Frank has been dating his girlfriend for two years now. Though their relationship is stronger now, he says their start was so shaky that they almost quit dating after only a few months.
It was the constant arguing that almost broke them up, he says, pinning this to their parallel personalities. However, their love and commitment towards each other is what held them together.
"We realised that we were different people from different backgrounds. And so, in order to be together we had to be understanding and tolerant of each other. What I have learnt is that conflict is inevitable in relationships, you just have to find ways of handling it as a couple such that it doesn’t kill your relationship,” he says.
Conflict and misunderstandings happen all the time in relationships. How you deal with them is what determines the extent at which it can affect you as a couple.

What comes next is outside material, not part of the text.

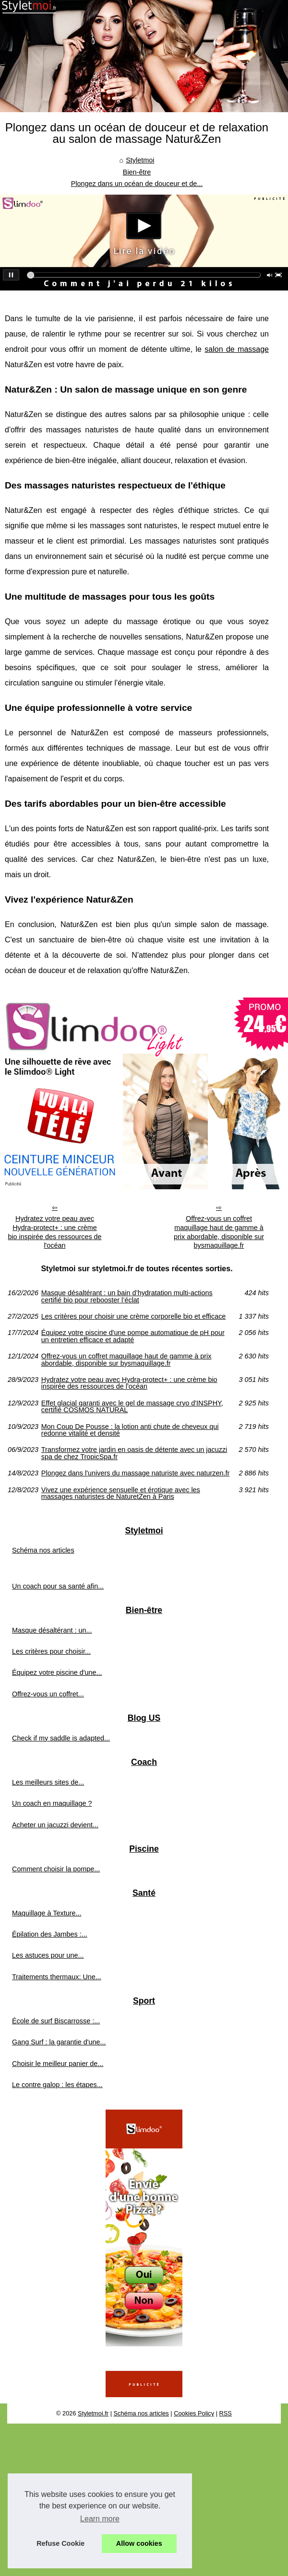 This screenshot has width=288, height=2576. Describe the element at coordinates (61, 1738) in the screenshot. I see `Check if my saddle is adapted...` at that location.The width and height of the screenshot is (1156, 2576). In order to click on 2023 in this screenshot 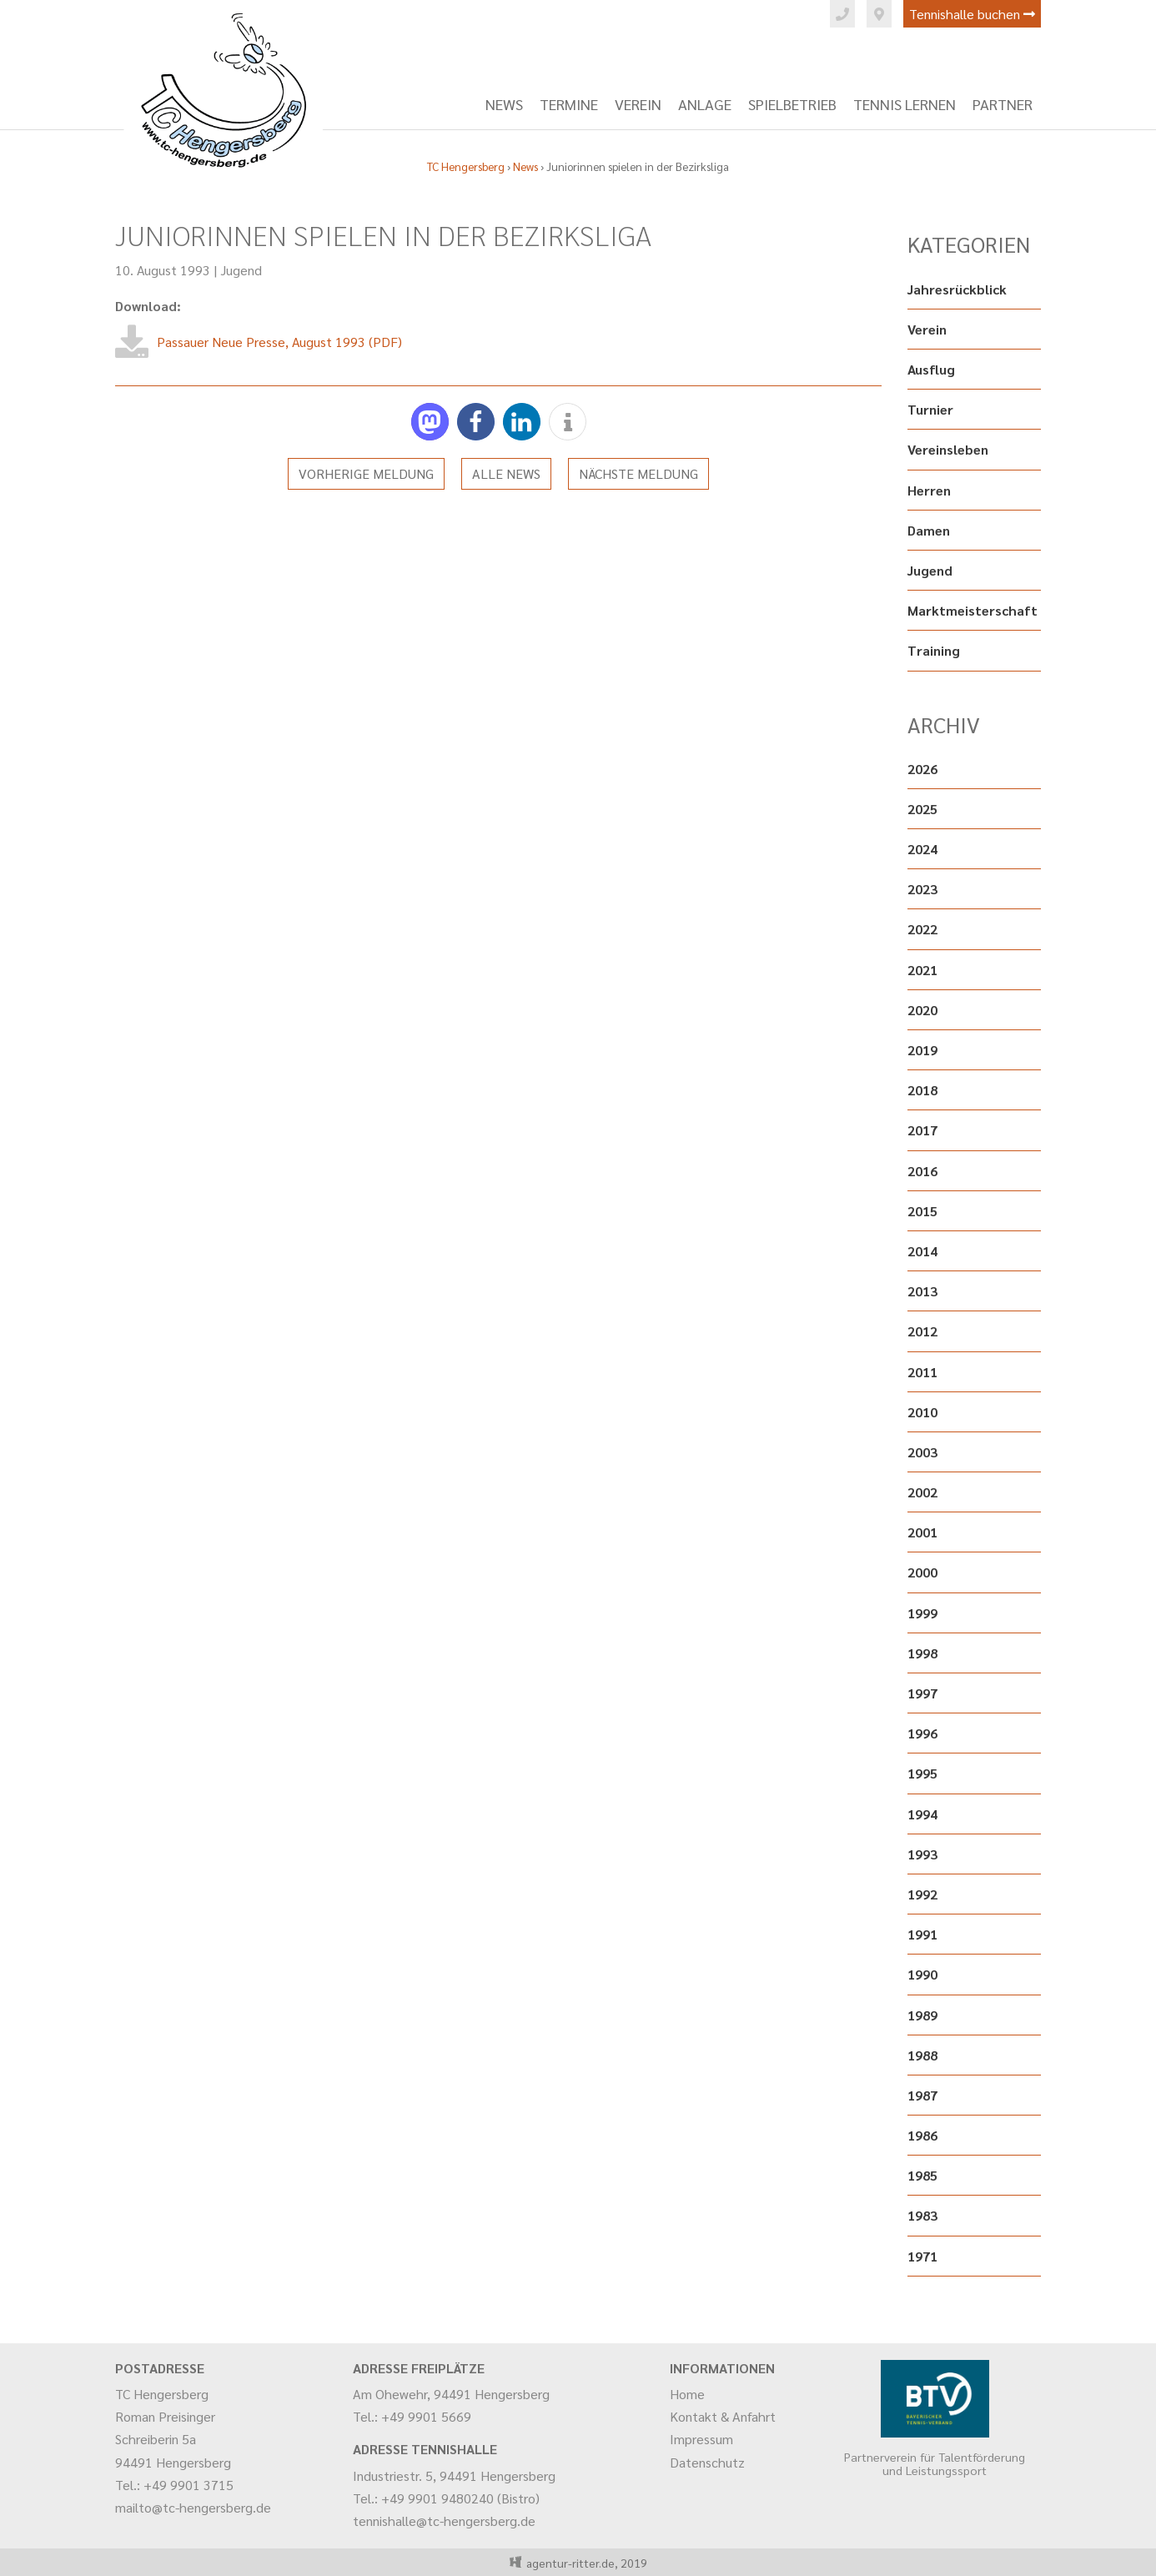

Eron Gatsinzi, a production manager, says since fights are inevitable in a relationship, people should always be flexible and empathetic towards each other.
He says, what is worrying isn’t the disagreement, rather, how you react and how you deal with it as a couple.
"Don’t be quick to judge or make conclusions. Have the right motive, which is to solve the conflict instead of wanting to be right. At times couples hurt each other more in the process of proving that they are the ones in the right even when they know they aren’t,” he says.
Divine Ishimwe believes that how you see conflict helps a lot in addressing it. She says if you see conflicts as an attack from your partner, you give them power to affect your relationship.
She, therefore, recommends that it’s better to see conflicts as opportunities for you and your partner to understand, appreciate and embrace each other’s differences.
An article published by Psychology Today indicates that as anyone who has been in a romantic relationship knows, disagreements and fights are inevitable. When two people spend a lot of time together, with their lives intertwined, they are bound to disagree from time to time. These disagreements can be big or small, ranging from what to eat for dinner or failing to complete a chore, to arguments about whether the couple should move for one partner’s career or deciding on children’s religious upbringing.
By dealing with conflicts constructively, you can gain a better understanding of your partner and arrive at a solution that works for both of you. On the other hand, it is also possible for conflicts to escalate and create ill will without resolving anything, the article reads.
It, therefore, advises couples to be direct. Sometimes people don’t just come out and plainly state what is bothering them, and instead choose more indirect ways of expressing their displeasure. One partner may speak to the other in a way that is condescending and implies underlying hostility. Other times, partners may mope and pout without really addressing an issue.
Partners may also simply avoid discussing a problem by quickly switching topics when the issue comes up, or by being evasive. Such indirect ways of expressing anger are not constructive, because they don’t give the person who is the target of the behaviour a clear idea of how to respond. They know their partner is irritated, but the lack of directness leaves them without guidance about what they can do to solve the problem.
On this note, Ishimwe also says it’s always wise to avoid gas lighting your partner when in conflict.
When gas lighting, a person may pretend not to understand what their partner is complaining about so that they do not have to respond to them. This complicates the matter even more. But in such a case, both parties should be considerate of each other’s feelings and be honest about how they really feel, she says.
Never say ‘never’ or ‘always’ when dealing with conflict. When you’re addressing a problem, you should avoid making generalisations about your partner.
Statements like ‘You never help out around the house, or, ‘You’re always staring at your cell phone’ are likely to make your partner defensive. Rather than prompting a discussion about how your partner could be more helpful or attentive, this strategy is likely to lead your partner to start generating counterexamples of all the times they were, in fact, helpful or attentive. Again, you don’t want to put your partner on the defensive.